## YOUR INSTRUCTIONS:
Pick every line from the data below that contains the string "webu" and copy it.

## STORED DATA:

+++++

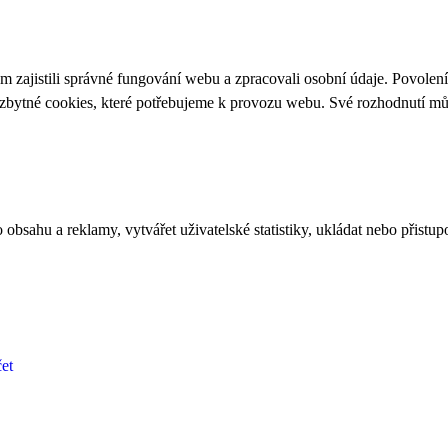
 zajistili správné fungování webu a zpracovali osobní údaje. Povolen
ezbytné cookies, které potřebujeme k provozu webu. Své rozhodnutí m
bsahu a reklamy, vytvářet uživatelské statistiky, ukládat nebo přistup
et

+++++

## EXERCISE OUTPUT:
 zajistili správné fungování webu a zpracovali osobní údaje. Povolen
ezbytné cookies, které potřebujeme k provozu webu. Své rozhodnutí m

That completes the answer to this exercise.